After doing some personal research, I came to discover that, within several NYC rivers, fish have succumbed to suffocation. If you’re wondering why, the deaths can be attributed to the intense Summer heat and an increase in pollution.
High-temperature days are known to limit oxygen in river water but a rise in pollution such as bacteria also heavily contributes to anoxia, an absence of oxygen.
Where Is The Bacteria Coming From?
A lot of the city’s sewer water is dumped into the river and organizations like Riverkeeper have publicly spoken on the topic. Riverkeeper is a non-profit environmental organization with a mission of watching and studying the Hudson River. According to a NYPost article, they say “the general fragility of local waterways is also contributing to the phenomenon.” This explains how all of the fish in NYC rivers suffocated to death in the early months of June.

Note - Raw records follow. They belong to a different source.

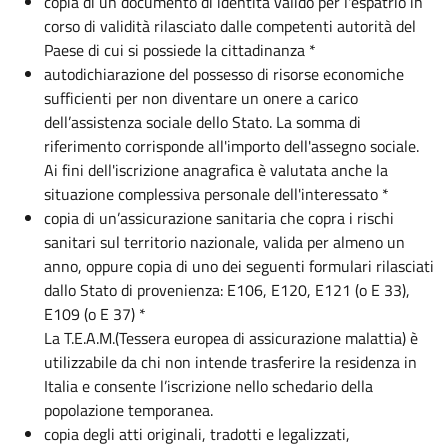
copia di un documento di identità valido per l'espatrio in
corso di validità rilasciato dalle competenti autorità del
Paese di cui si possiede la cittadinanza *
autodichiarazione del possesso di risorse economiche
sufficienti per non diventare un onere a carico
dell’assistenza sociale dello Stato. La somma di
riferimento corrisponde all'importo dell'assegno sociale.
Ai fini dell'iscrizione anagrafica è valutata anche la
situazione complessiva personale dell'interessato *
copia di un’assicurazione sanitaria che copra i rischi
sanitari sul territorio nazionale, valida per almeno un
anno, oppure copia di uno dei seguenti formulari rilasciati
dallo Stato di provenienza: E106, E120, E121 (o E 33),
E109 (o E 37) *
La T.E.A.M.(Tessera europea di assicurazione malattia) è
utilizzabile da chi non intende trasferire la residenza in
Italia e consente l’iscrizione nello schedario della
popolazione temporanea.
copia degli atti originali, tradotti e legalizzati,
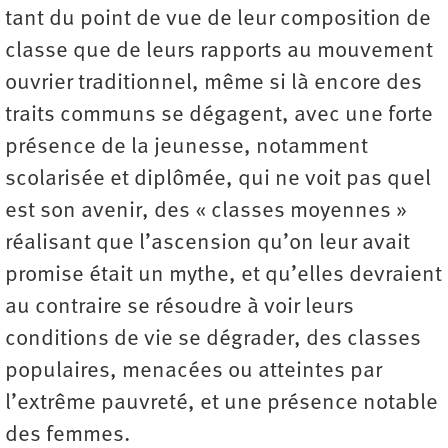
tant du point de vue de leur composition de
classe que de leurs rapports au mouvement
ouvrier traditionnel, même si là encore des
traits communs se dégagent, avec une forte
présence de la jeunesse, notamment
scolarisée et diplômée, qui ne voit pas quel
est son avenir, des « classes moyennes »
réalisant que l’ascension qu’on leur avait
promise était un mythe, et qu’elles devraient
au contraire se résoudre à voir leurs
conditions de vie se dégrader, des classes
populaires, menacées ou atteintes par
l’extrême pauvreté, et une présence notable
des femmes.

There have been many reports explaining the cause of the matter, but so far none involve what actions one can take in order to prevent this matter from reoccurring. Toxic waste is often dumped into our rivers and natural cleansers have decreased so dramatically over time that excess bacteria is producing a more dramatic and deadly outcome. As of right now, though, the population is most heavily affecting menhaden – coastal fish with a large population in the Hudson River.
This isn’t the first time fish have been known to suffocate but 2020 has produced a far more notable die-off. According to Dr. George Jackman, an ecologist of Riverkeeper, the causes of the suffocating fish can be best identified as “the sun, the heat, the sewage, and the lack of rain or synergistically working together.” These deaths are proof of the extreme effect we’ve had on our environment. Climate change and pollution are gigantic contributors to our dying neighboring ecosystems and it’s clear it will continue to have major consequences in our near future. As a whole, it’s important to ensure a safe and healthy home for all organisms, not just humans.